Task description ▸
Each line of the data below that contains "bước" must be copied.

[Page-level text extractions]
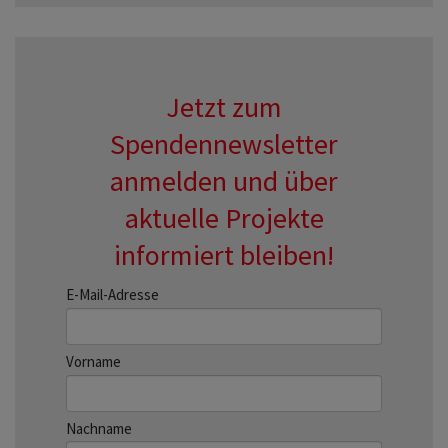
Jetzt zum
Spendennewsletter
anmelden und über
aktuelle Projekte
informiert bleiben!
E-Mail-Adresse
Vorname
Nachname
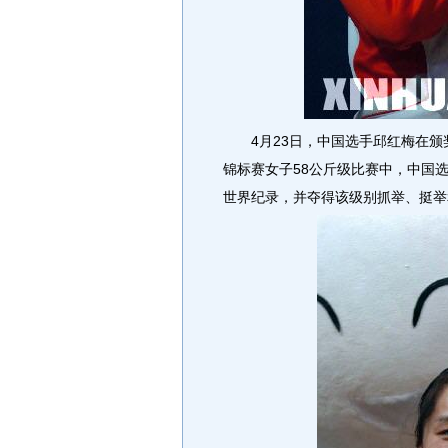
4月23日，中国选手邱红梅在颁
锦标赛女子58公斤级比赛中，中国
世界纪录，并夺得该级别抓举、挺举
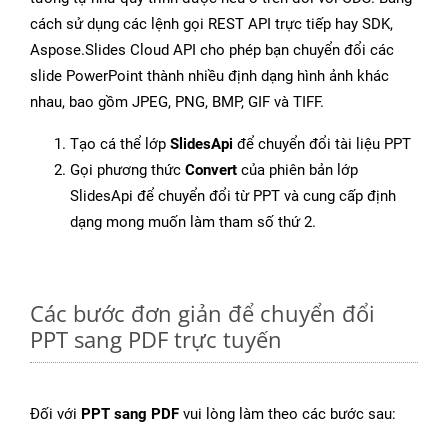
cách sử dụng các lệnh gọi REST API trực tiếp hay SDK,
Aspose.Slides Cloud API cho phép bạn chuyển đổi các
slide PowerPoint thành nhiều định dạng hình ảnh khác
nhau, bao gồm JPEG, PNG, BMP, GIF và TIFF.
Tạo cá thể lớp
SlidesApi
để chuyển đổi tài liệu PPT
Gọi phương thức
Convert
của phiên bản lớp
SlidesApi để chuyển đổi từ PPT và cung cấp định
dạng mong muốn làm tham số thứ 2.
Các bước đơn giản để chuyển đổi
PPT sang PDF trực tuyến
Đối với
PPT sang PDF
vui lòng làm theo các bước sau:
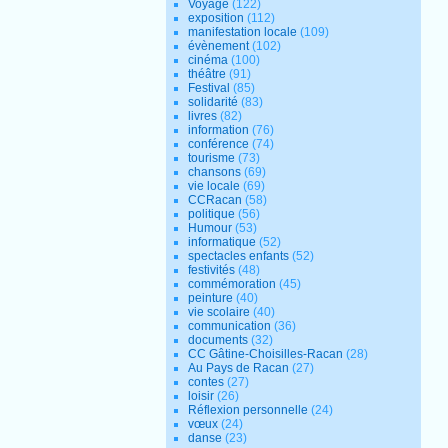
Voyage
(122)
exposition
(112)
manifestation locale
(109)
évènement
(102)
cinéma
(100)
théâtre
(91)
Festival
(85)
solidarité
(83)
livres
(82)
information
(76)
conférence
(74)
tourisme
(73)
chansons
(69)
vie locale
(69)
CCRacan
(58)
politique
(56)
Humour
(53)
informatique
(52)
spectacles enfants
(52)
festivités
(48)
commémoration
(45)
peinture
(40)
vie scolaire
(40)
communication
(36)
documents
(32)
CC Gâtine-Choisilles-Racan
(28)
Au Pays de Racan
(27)
contes
(27)
loisir
(26)
Réflexion personnelle
(24)
vœux
(24)
danse
(23)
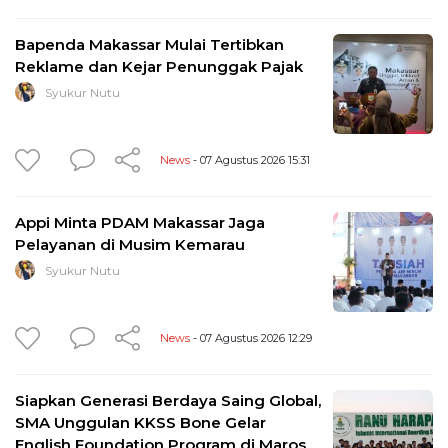
Bapenda Makassar Mulai Tertibkan
Reklame dan Kejar Penunggak Pajak
Syukur Nutu
News
- 07 Agustus 2026 15:31
Appi Minta PDAM Makassar Jaga
Pelayanan di Musim Kemarau
Syukur Nutu
News
- 07 Agustus 2026 12:29
Siapkan Generasi Berdaya Saing Global,
SMA Unggulan KKSS Bone Gelar
English Foundation Program di Maros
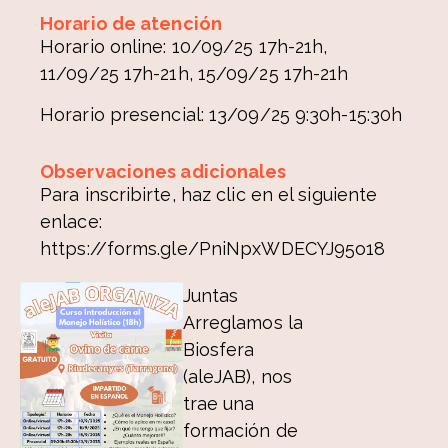
Horario de atención
Horario online: 10/09/25 17h-21h,
11/09/25 17h-21h, 15/09/25 17h-21h
Horario presencial: 13/09/25 9:30h-15:30h
Observaciones adicionales
Para inscribirte, haz clic en el siguiente
enlace:
https://forms.gle/PniNpxWDECYJ95o18
Juntas
Arreglamos la
Biosfera
(aleJAB), nos
trae una
formación de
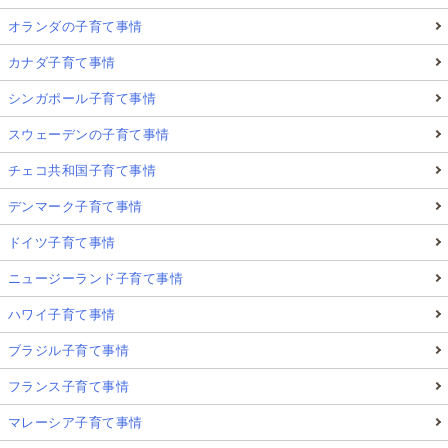
オランダの子育て事情
カナダ子育て事情
シンガポール子育て事情
スウェーデンの子育て事情
チェコ共和国子育て事情
デンマーク子育て事情
ドイツ子育て事情
ニュージーランド子育て事情
ハワイ子育て事情
ブラジル子育て事情
フランス子育て事情
マレーシア子育て事情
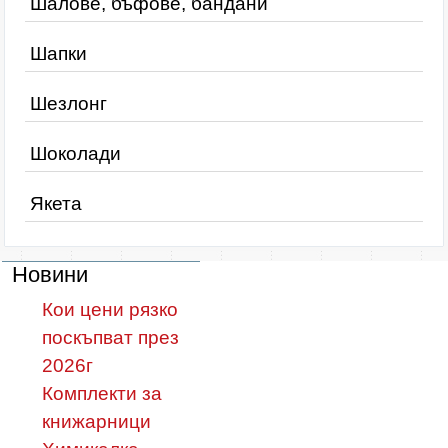
Шалове, бъфове, бандани
Шапки
Шезлонг
Шоколади
Якета
Новини
Кои цени рязко
поскъпват през
2026г
Комплекти за
книжарници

Solution for this exercise ▸
Các bước đơn giản để chuyển đổi
vui lòng làm theo các bước sau:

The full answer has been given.